Type 2 diabetes (T2DM) is characterized by insulin resistance and beta cell dysfunction. Although in contrast to type 1 diabetes (T1DM), insulin resistance is often emphasized as the major characteristic of T2DM, T2DM never develops unless beta cells fail to compensate insulin resistance [1].
Recent studies have shown that beta cell mass is reduced in T2DM [2-4], confirming that beta cell deficit is an essential component of T2DM. In the UK Prospective Diabetes Study (UKPDS) it was shown that beta cell function in patients with T2DM progressively declined after the diagnosis, and treatment failure was associated with beta cell dysfunction [5]. Since these results suggest that beta cell function predicts treatment efficacy, beta cell function should be assessed for the management of T2DM in clinical settings.
We have recently reported that postprandial serum C-peptide to plasma glucose ratio, called postprandial C-peptide index, was associated with the future need for insulin therapy [6,7]. C-peptide is a well-established marker of beta cell function [8,9]. C-peptide is split from insulin and co-secreted with insulin from beta cells at the same molar ratio. While ~50% of insulin is extracted by the liver, C-peptide is not extracted by the liver. Therefore, the measurement of C-peptide more directly reflects beta cell secretory rate compared with insulin, independent of hepatic clearance. Moreover, one of the advantages of C-peptide measurement in clinical settings is that C-peptide can be assessed in patients treated with insulin, which cross-reacts with the insulin measurement.
In our study, interestingly, postprandial C-peptide index was superior for predicting the need for future insulin therapy compared with fasting C-peptide index or urinary C-peptide excretion [6,7]. More recent studies have also confirmed our findings [10,11]. It has also been reported that postprandial serum C-peptide, but neither fasting C-peptide nor urinary C-peptide, independently predicted successful switching from insulin therapy to liraglutide monotherapy [12], suggesting that postprandial C-peptide has the best ability to predict treatment efficacy among other C-peptide indices. The reason for this is unknown; however, several possibilities have been postulated.

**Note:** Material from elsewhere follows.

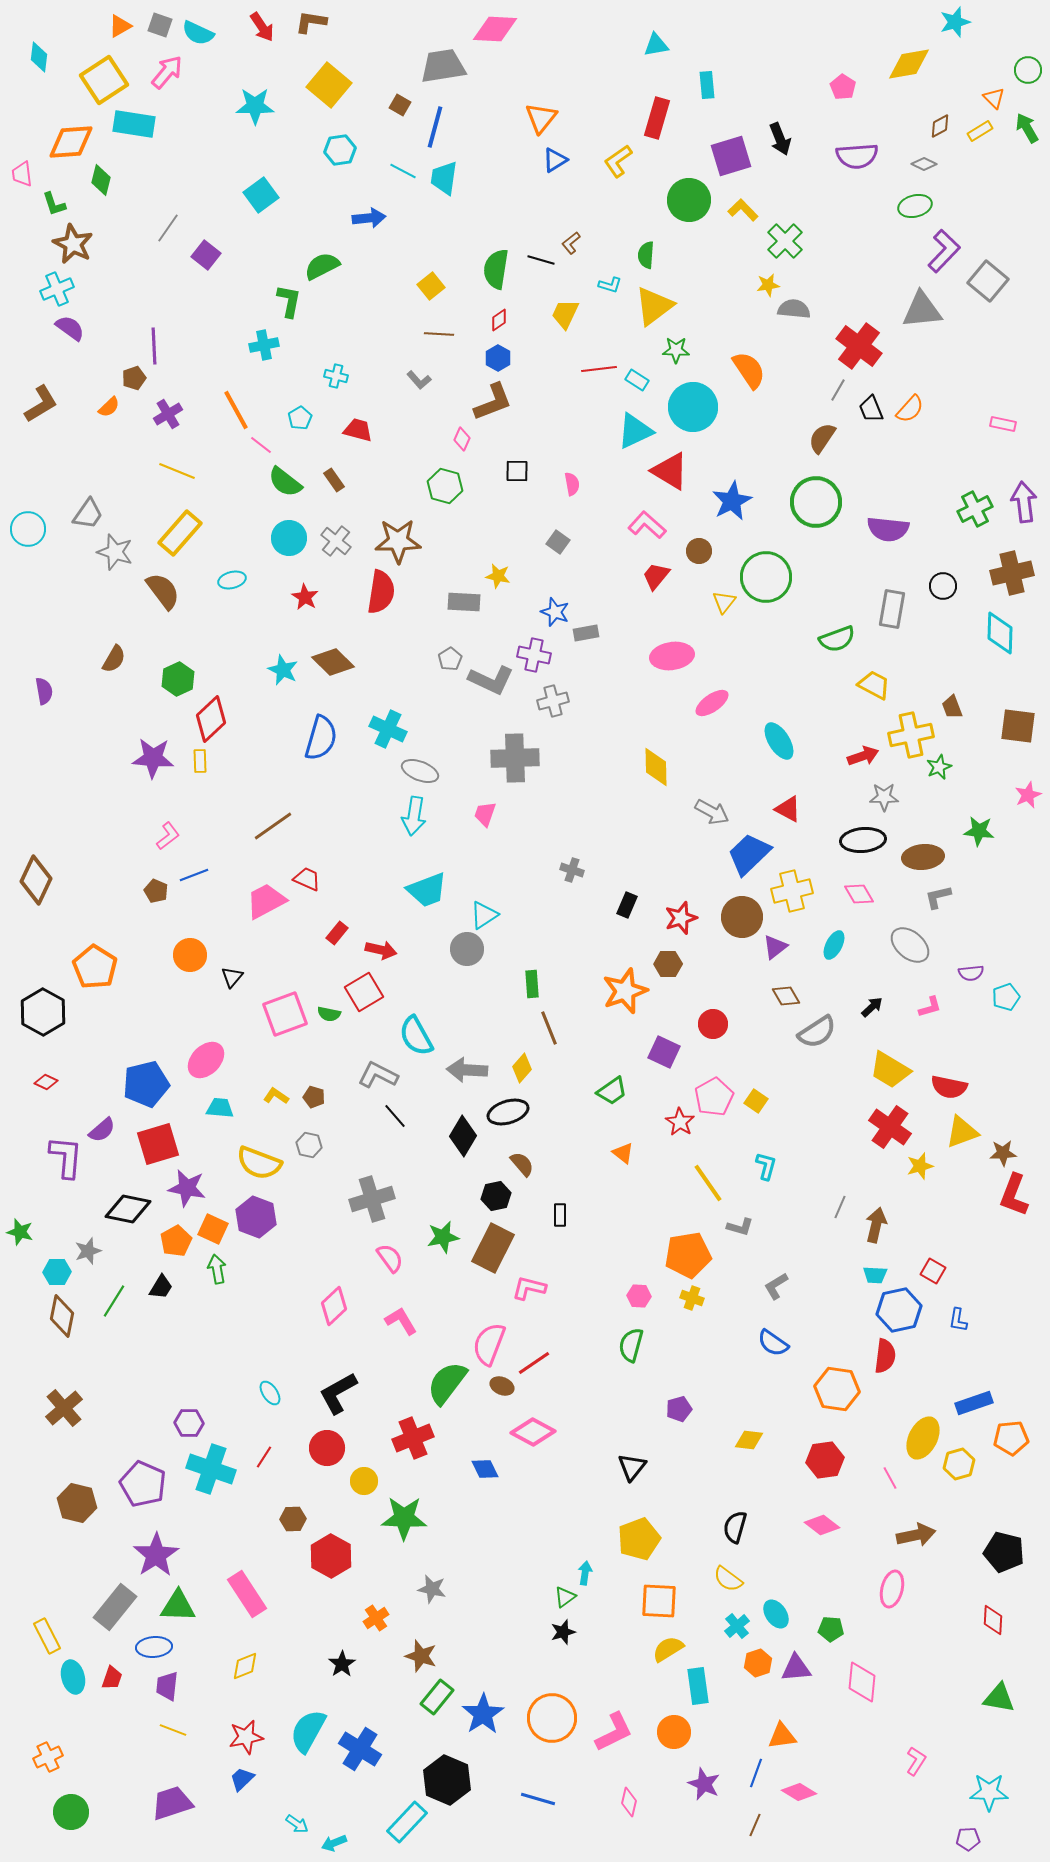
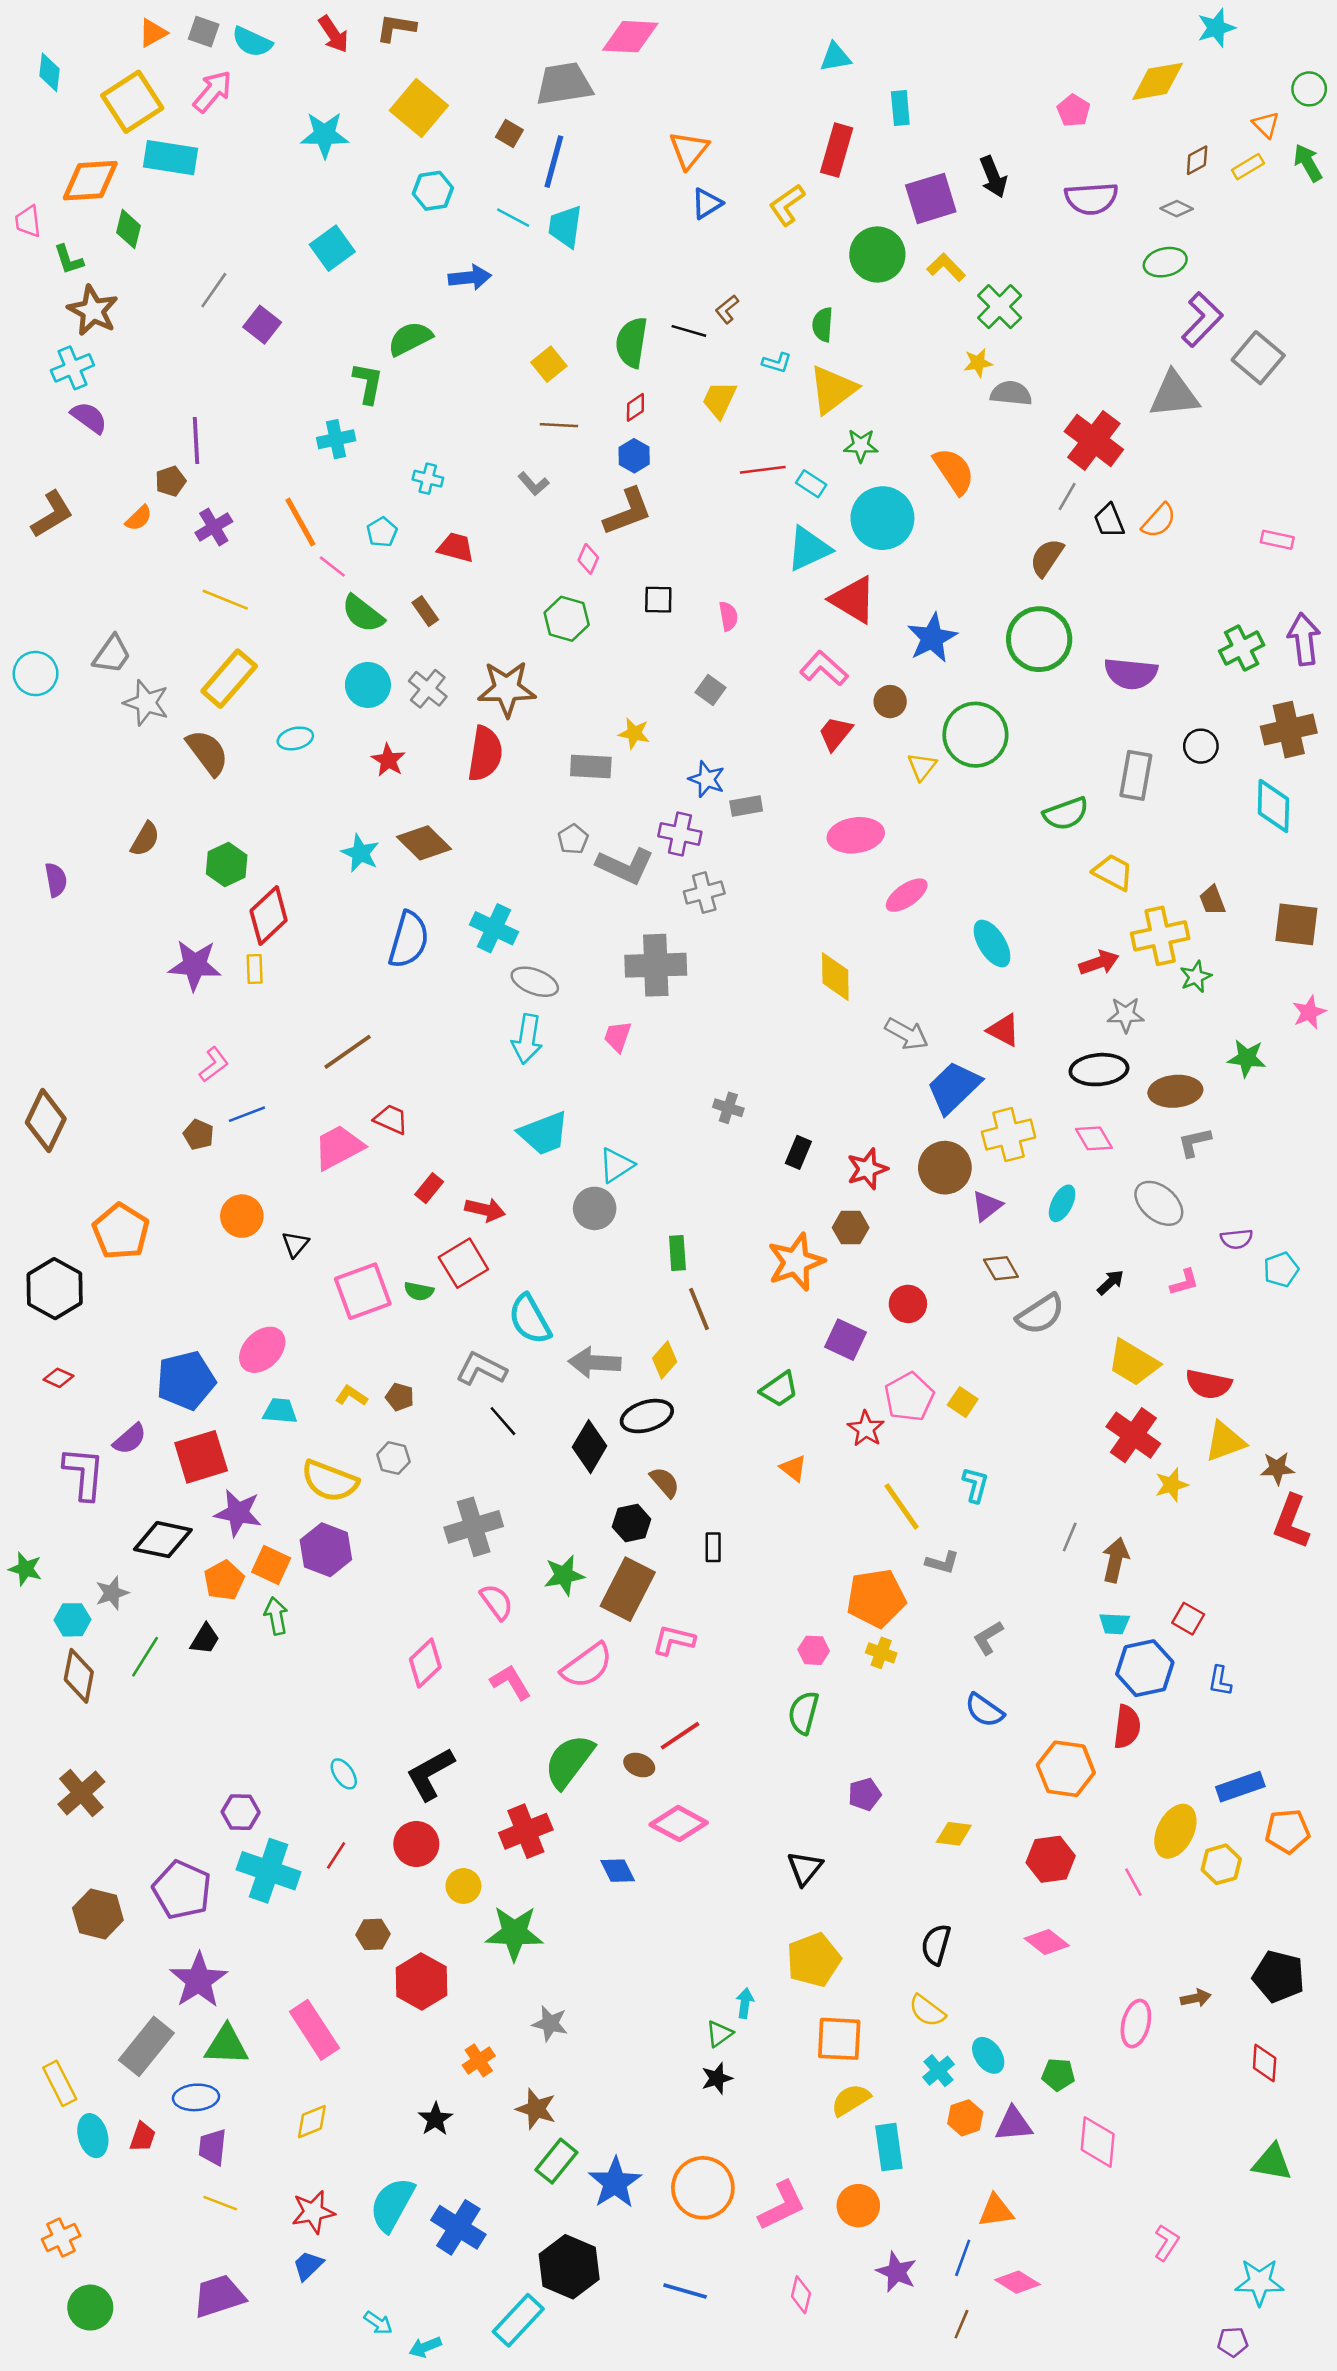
pink semicircle: (489, 1344) -> (587, 1666), moved, turned -147
brown arrow: (916, 1535) -> (1196, 1998), moved, size x0.6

Postprandial C-peptide likely reflects maximal insulin secretion induced by a combination of postprandial hyperglycemia and incretin effects, compared with fasting C-peptide. Besser et al. have reported that in patients with T1DM, 90 min postprandial C-peptide value is highly correlated with peak C-peptide value and area under the curve (AUC) of C-peptide during a mixed-meal tolerance test, which is the gold-standard measure of endogenous insulin secretion in T1DM [13]. Intriguingly, it has been reported that postprandial C-peptide index was more closely correlated with beta cell mass in humans compared with fasting C-peptide index [14]. These results suggest that postprandial C-peptide reflects maximal beta cell functional capacity.
Disposition index is a measure of beta cell function adjusted for insulin sensitivity, which reflects “true” beta cell function [15, 16]. Recently, it has been reported that postprandial C-peptide index, but not fasting measures such as fasting C-peptide index and homeostasis model assessment (HOMA)-β is significantly correlated with disposition index assessed by hyperglycemic and euglycemic clamp [17]. The authors speculate that postprandial C-peptide index reflects systemic insulin sensitivity, i.e., mainly glucose disposal in peripheral tissues, whereas fasting C-peptide index or HOMA-β reflects hepatic insulin sensitivity.
Recently, the usefulness of postprandial urinary C-peptide creatinine ratio has also been proposed. It has been reported that postprandial urinary C-peptide creatinine ratio was highly correlated with C-peptide and insulin AUC during an oral glucose tolerance test (OGTT) in non-diabetic subjects [18]. Thong et al. have reported that postprandial urinary C-peptide creatinine ratio weakly correlated with HbA1c change after liraglutide treatment [19]. However, since in patients with chronic kidney disease (CKD), urinary C-peptide creatinine ratio did not correlate with serum C-peptide or insulin, this method cannot be applied to patients with CKD [18].
We have also reported that postprandial C-peptide index is inversely associated with future glycemic control [20] and glycemic variability [21,22], independently of anti-diabetic medication, indicating a critical role of beta cell function in the management of T2DM. In addition to the UKPDS, recent large scale prospective trials with newer treatment options have also shown that treatment failure is associated with beta cell dysfunction [23,24]. Therefore, it is important to assess beta cell function in the management of T2DM, and the establishment of better markers of beta cell function in clinical settings is warranted. In this context, postprandial C-peptide index appears to be a simple and useful marker of beta cell function in clinical settings. Remaining issues for the use of postprandial C-peptide index include the timing of sampling, components of the meal, and the impact of renal impairment on the measurement. Future research will be needed to clarify these issues to establish the best marker of beta cell function.